Le Tribunal considéra encore qu'il n'y avait dans la police, aucune clause qui indiquât dans le navire, une propriété française.

Il considéra » que le premier devoir de l'assuré est de » donner à l'assureur, une connaissance exacte de la nature » de l'objet assuré, et de ce qui peut augmenter ou changer » le risque. >>

D'après ces motifs , par jugement du 26 frimaire an 14 (16 décembre 1805) rendu à une faible majorité, le Tribunal déclara l'assurance nulle, et mit les assureurs hors d'instance sur la demande des assurés.

Ceux-ci appellèrent du jugement qui fut réformé par arrêt de la Cour d'appel du 18 mars 1806.

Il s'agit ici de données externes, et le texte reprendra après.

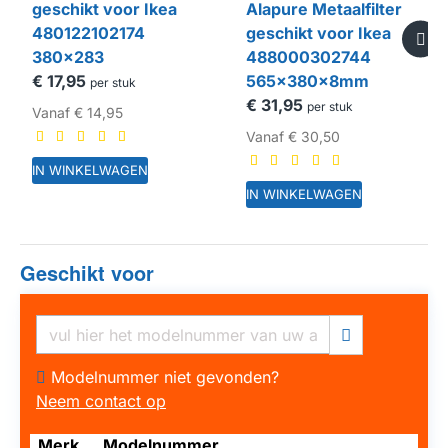
geschikt voor Ikea
Alapure Metaalfilter
480122102174
geschikt voor Ikea
380x283
488000302744
€ 17,95
565x380x8mm
per stuk
€ 31,95
per stuk
Vanaf
€ 14,95
Vanaf
€ 30,50
IN WINKELWAGEN
IN WINKELWAGEN
Geschikt voor
HUISMERK
HUISMERK
Modelnummer niet gevonden?
Neem contact op
Merk
Modelnummer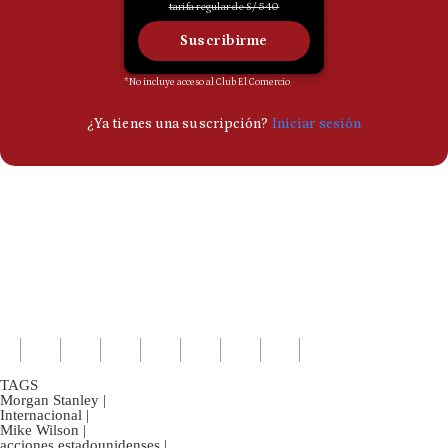
TAGS
Morgan Stanley
|
Internacional
|
Mike Wilson
|
acciones estadounidenses
|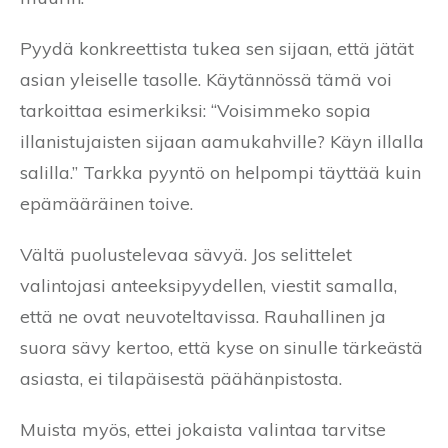
Pyydä konkreettista tukea sen sijaan, että jätät
asian yleiselle tasolle. Käytännössä tämä voi
tarkoittaa esimerkiksi: “Voisimmeko sopia
illanistujaisten sijaan aamukahville? Käyn illalla
salilla.” Tarkka pyyntö on helpompi täyttää kuin
epämääräinen toive.
Vältä puolustelevaa sävyä. Jos selittelet
valintojasi anteeksipyydellen, viestit samalla,
että ne ovat neuvoteltavissa. Rauhallinen ja
suora sävy kertoo, että kyse on sinulle tärkeästä
asiasta, ei tilapäisestä päähänpistosta.
Muista myös, ettei jokaista valintaa tarvitse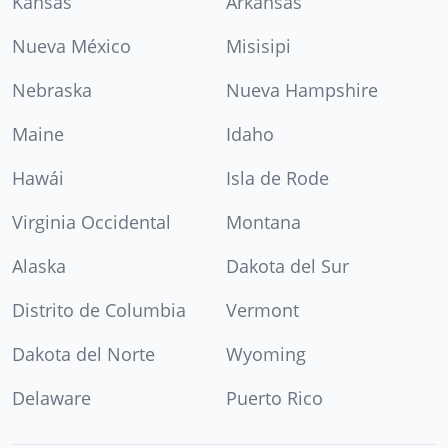
Kansas
Arkansas
Nueva México
Misisipi
Nebraska
Nueva Hampshire
Maine
Idaho
Hawái
Isla de Rode
Virginia Occidental
Montana
Alaska
Dakota del Sur
Distrito de Columbia
Vermont
Dakota del Norte
Wyoming
Delaware
Puerto Rico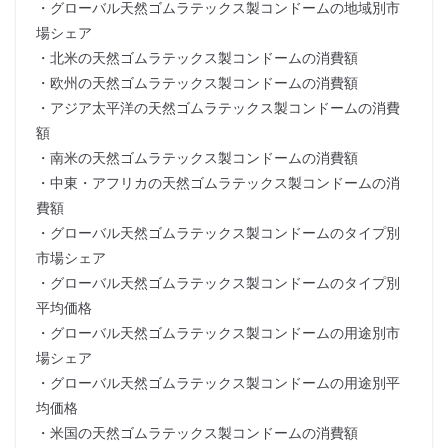
・グローバル天然ゴムラテックス製コンドームの地域別市
場シェア
・北米の天然ゴムラテックス製コンドームの消費額
・欧州の天然ゴムラテックス製コンドームの消費額
・アジア太平洋の天然ゴムラテックス製コンドームの消費
額
・南米の天然ゴムラテックス製コンドームの消費額
・中東・アフリカの天然ゴムラテックス製コンドームの消
費額
・グローバル天然ゴムラテックス製コンドームのタイプ別
市場シェア
・グローバル天然ゴムラテックス製コンドームのタイプ別
平均価格
・グローバル天然ゴムラテックス製コンドームの用途別市
場シェア
・グローバル天然ゴムラテックス製コンドームの用途別平
均価格
・米国の天然ゴムラテックス製コンドームの消費額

Mais cet arrêt paraît fondé principalement sur des circonstances particulières desquelles la Cour induisit la bonne foi des assurés, sur celle entr'autres que le navire était originairement napolitain, qu'il n'avait passé entre les mains des sieurs Rey frères et Barroil, que par un achat fait par eux en pays étranger, et dont l'acte n'était pas encore en leurs mains lorsqu'ils avaient fait assurer; sur celle enfin que le navire avait depuis la prise, été relâché par les anglais qui l'avaient jugé napolitain.

Ainsi le procès était jugé par des motifs tirés des circonstances et des faits.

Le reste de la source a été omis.